Country should brace for economic ‘disaster’ if rail strike moves forward, manufacturer group warns
A freight railroad strike will have “devastating” consequences for the US. economy and will significantly set back any progress made in the past year to curb U.S. inflation rates, the president and CEO of the National Association of Manufacturers warned on Wednesday.
“If this goes south and we see a strike, it could be devastating for manufacturers, it could be devastating for consumers,” Jay Timmons told Fox News, stressing that “we just need to see this thing get done.”
Unions representing rail workers turned down a proposed deal with rail carriers on Wednesday and are reportedly planning to move forward with a strike demanding further concessions from railroads that would improve working conditions for members.
The Biden administration has been involved in the negotiations to avert a strike, which the Association of American Railroads (AAR) says would cost upward of $2 billion per day, hurting businesses and consumers alike.
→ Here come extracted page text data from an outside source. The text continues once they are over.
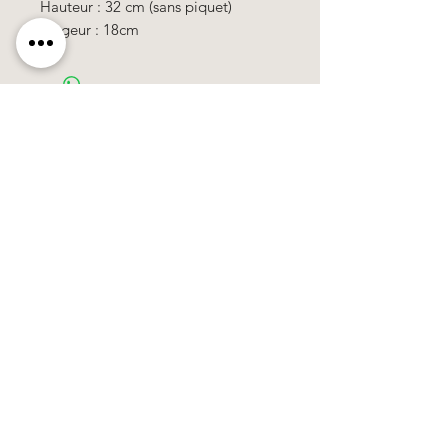
Hauteur : 32 cm (sans piquet)
Largeur : 18cm
Käerzefabrik Peters, Heiderscheid, Tel.
89
91 97
©2020 by Kärzefabrik.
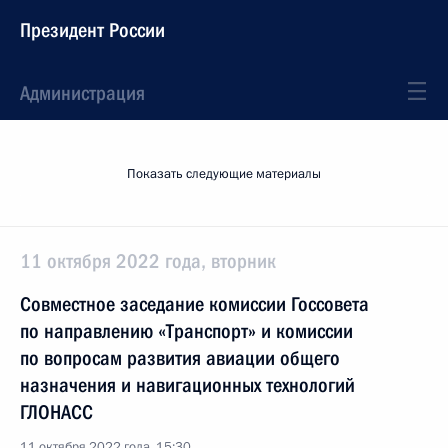
Президент России
Администрация
Показать следующие материалы
11 октября 2022 года, вторник
Совместное заседание комиссии Госсовета
по направлению «Транспорт» и комиссии
по вопросам развития авиации общего
назначения и навигационных технологий
ГЛОНАСС
11 октября 2022 года, 15:30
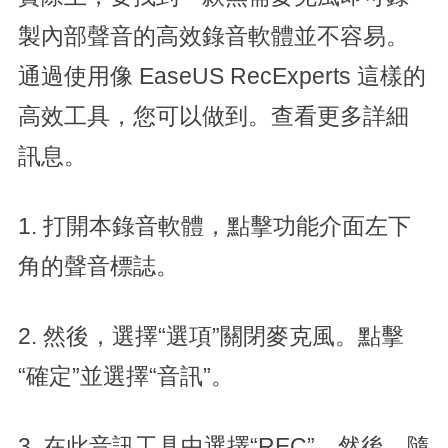
製內部聲音的高效錄音軟體並不容易。
通過使用像 EaseUS RecExperts 這樣的
高效工具，您可以做到。查看更多詳細
訊息。
1. 打開本錄音軟體，點擊功能介面左下
角的聲音標誌。
2. 然後，選擇“選項”關閉麥克風。點擊
“確定”並選擇“音訊”。
3. 在此音訊工具中選擇“REC”。然後，隨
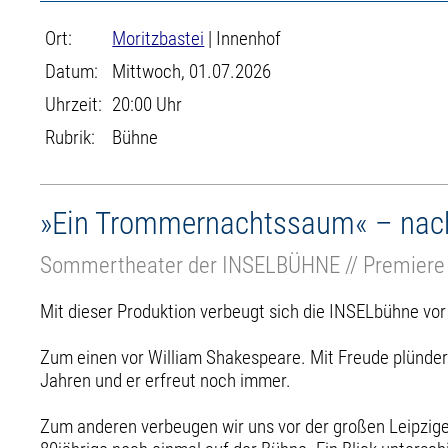
Ort:
Moritzbastei
| Innenhof
Datum:
Mittwoch, 01.07.2026
Uhrzeit:
20:00 Uhr
Rubrik:
Bühne
»Ein Trommernachtssaum« – nach
Sommertheater der INSELBÜHNE // Premiere
Mit dieser Produktion verbeugt sich die INSELbühne vo
Zum einen vor William Shakespeare. Mit Freude plünde
Jahren und er erfreut noch immer.
Zum anderen verbeugen wir uns vor der großen Leipzige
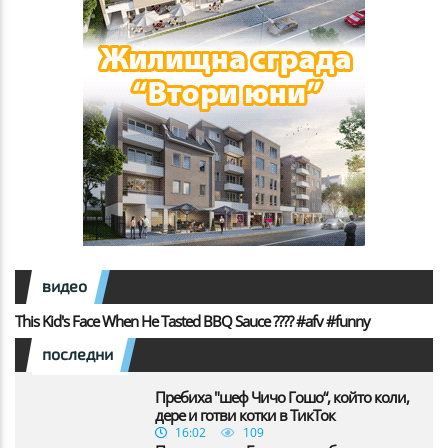
видео
This Kid's Face When He Tasted BBQ Sauce ???? #afv #funny
последни
Пребиха "шеф Чичо Гошо“, който коли,
дере и готви котки в ТикТок
16:02
109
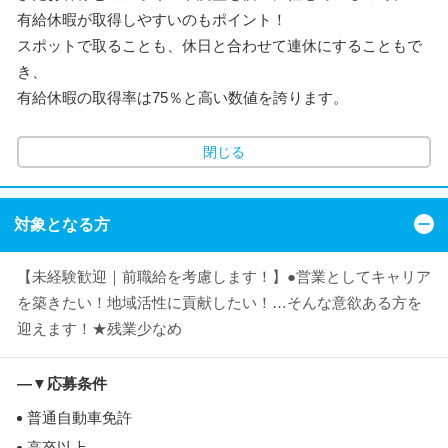
有給休暇が取得しやすいのもポイント！
スポットで取ることも、休日と合わせて連休にすることもで
き、
有給休暇の取得率は75％と高い数値を誇ります。
閉じる
対象となる方
【未経験歓迎｜前職給を考慮します！】●営業としてキャリア
を築きたい！地域活性に貢献したい！…そんな意欲ある方を
迎えます！★残業少なめ
―▼応募条件
普通自動車免許
高卒以上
Timmons said the country should brace for a “potential disaster” if a deal is not reached by Friday’s deadline.
“We say potential because there is still time to get this resolved, but there’s only a few days left,” he said on “America Reports.” “We really need to get this under control and this is a compromise. These negotiations, they’re always compromises. But this is the largest single increase in wages we have ever seen for rail workers. So it’s a great deal.”
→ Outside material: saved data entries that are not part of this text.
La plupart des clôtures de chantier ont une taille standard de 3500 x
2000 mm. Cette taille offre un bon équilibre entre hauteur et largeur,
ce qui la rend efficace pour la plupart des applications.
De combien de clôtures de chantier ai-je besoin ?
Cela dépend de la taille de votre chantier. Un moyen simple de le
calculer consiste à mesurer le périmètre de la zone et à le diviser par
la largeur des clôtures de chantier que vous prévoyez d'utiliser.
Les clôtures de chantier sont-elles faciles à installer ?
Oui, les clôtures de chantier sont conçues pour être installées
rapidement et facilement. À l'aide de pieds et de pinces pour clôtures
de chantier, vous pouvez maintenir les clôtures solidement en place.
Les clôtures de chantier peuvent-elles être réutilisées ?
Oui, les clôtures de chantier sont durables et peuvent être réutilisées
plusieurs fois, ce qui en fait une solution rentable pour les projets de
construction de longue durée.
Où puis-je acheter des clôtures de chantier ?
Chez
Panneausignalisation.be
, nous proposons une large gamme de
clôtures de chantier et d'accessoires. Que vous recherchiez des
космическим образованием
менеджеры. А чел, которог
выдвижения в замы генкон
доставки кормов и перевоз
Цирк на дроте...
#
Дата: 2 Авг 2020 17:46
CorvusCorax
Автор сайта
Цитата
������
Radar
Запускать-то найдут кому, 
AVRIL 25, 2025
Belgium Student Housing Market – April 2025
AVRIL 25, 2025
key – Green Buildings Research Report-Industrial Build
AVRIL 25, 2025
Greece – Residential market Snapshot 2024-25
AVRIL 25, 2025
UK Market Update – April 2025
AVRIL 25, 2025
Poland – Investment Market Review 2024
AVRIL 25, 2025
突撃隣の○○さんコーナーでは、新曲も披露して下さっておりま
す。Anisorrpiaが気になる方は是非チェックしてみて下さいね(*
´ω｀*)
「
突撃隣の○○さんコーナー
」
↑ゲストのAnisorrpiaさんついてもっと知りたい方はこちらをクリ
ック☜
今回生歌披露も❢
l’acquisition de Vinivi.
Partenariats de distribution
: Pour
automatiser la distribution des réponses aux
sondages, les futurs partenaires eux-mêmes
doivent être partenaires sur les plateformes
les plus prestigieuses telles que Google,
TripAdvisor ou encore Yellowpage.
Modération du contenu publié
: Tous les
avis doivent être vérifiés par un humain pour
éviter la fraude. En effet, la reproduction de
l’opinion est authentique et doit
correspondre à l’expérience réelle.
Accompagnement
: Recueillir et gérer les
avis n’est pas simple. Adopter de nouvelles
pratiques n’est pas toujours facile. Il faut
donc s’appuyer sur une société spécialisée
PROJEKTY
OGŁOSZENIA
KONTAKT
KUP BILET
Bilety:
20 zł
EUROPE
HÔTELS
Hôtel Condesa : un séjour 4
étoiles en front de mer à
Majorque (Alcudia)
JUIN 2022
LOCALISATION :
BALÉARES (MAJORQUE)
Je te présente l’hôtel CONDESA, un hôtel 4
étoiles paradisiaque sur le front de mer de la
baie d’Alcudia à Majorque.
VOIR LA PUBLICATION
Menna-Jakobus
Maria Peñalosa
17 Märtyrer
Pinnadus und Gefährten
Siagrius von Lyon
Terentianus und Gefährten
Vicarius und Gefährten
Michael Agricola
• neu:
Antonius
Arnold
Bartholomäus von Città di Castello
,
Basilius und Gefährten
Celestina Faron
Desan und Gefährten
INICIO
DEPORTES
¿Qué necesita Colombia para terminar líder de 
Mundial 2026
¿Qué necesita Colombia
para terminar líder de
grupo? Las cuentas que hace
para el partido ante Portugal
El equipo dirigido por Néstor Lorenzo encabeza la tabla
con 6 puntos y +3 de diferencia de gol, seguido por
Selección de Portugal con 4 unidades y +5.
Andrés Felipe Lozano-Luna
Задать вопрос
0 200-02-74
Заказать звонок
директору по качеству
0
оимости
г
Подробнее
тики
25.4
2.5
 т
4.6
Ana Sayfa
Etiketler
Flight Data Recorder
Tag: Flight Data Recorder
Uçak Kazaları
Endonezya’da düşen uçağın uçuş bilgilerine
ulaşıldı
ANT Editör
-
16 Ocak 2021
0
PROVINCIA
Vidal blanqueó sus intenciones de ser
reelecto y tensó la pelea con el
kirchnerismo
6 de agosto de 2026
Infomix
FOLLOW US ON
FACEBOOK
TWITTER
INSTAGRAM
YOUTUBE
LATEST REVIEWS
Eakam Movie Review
Amtrack on Wednesday canceled some of its long-distance routes in preparation for possible freight railroad service interruption later this week. The railroads have already started to curtail shipments of hazardous materials and have announced plans to stop hauling refrigerated products ahead of Friday’s strike deadline.
Timmons said businesses that rely on railroads to deliver their goods should start planning for supply chain interruptions.
“You mentioned all kinds of commodities that move by rail. Here is one to think about: chlorine. We have already got members… reporting that they are having halts to shipments,” he said. “One of those is chlorine. You cannot risk the fact that chlorine might be sitting out there unattended. What does that mean for drinking water all across this country? Do we want boil alerts everywhere across the country like we see in Flint, Michigan and down in Jackson, Mississippi?”
“Perhaps we are getting inflation under control at this point, so we’re going to now turn around and do it all over again and do it to ourselves? That does not make any sense,” Timmons added.
Timmons praised President Biden as the “most pro-union president in my lifetime” and called on the Presidential Emergency Board (PEB) to “flex a little muscle” to get the deal done.
If a deal is not reached by the deadline, Congress is expected to get involved to stop any shutdown. But House Speaker Nancy Pelosi said Wednesday that she is now engaged with the White House and unions in an effort to avoid a strike, adding that she would rather see a negotiated settlement than action from Congress.
“Let’s get this done,” Timmons said. “Let’s make sure that commerce in the United States isn’t disrupted because of disagreement that has already been negotiated by the Presidential Emergency Board.”
Four unions remain holdouts on the deal put forth by the Presidential Emergency Board. Another eight rail unions have agreed to the plan.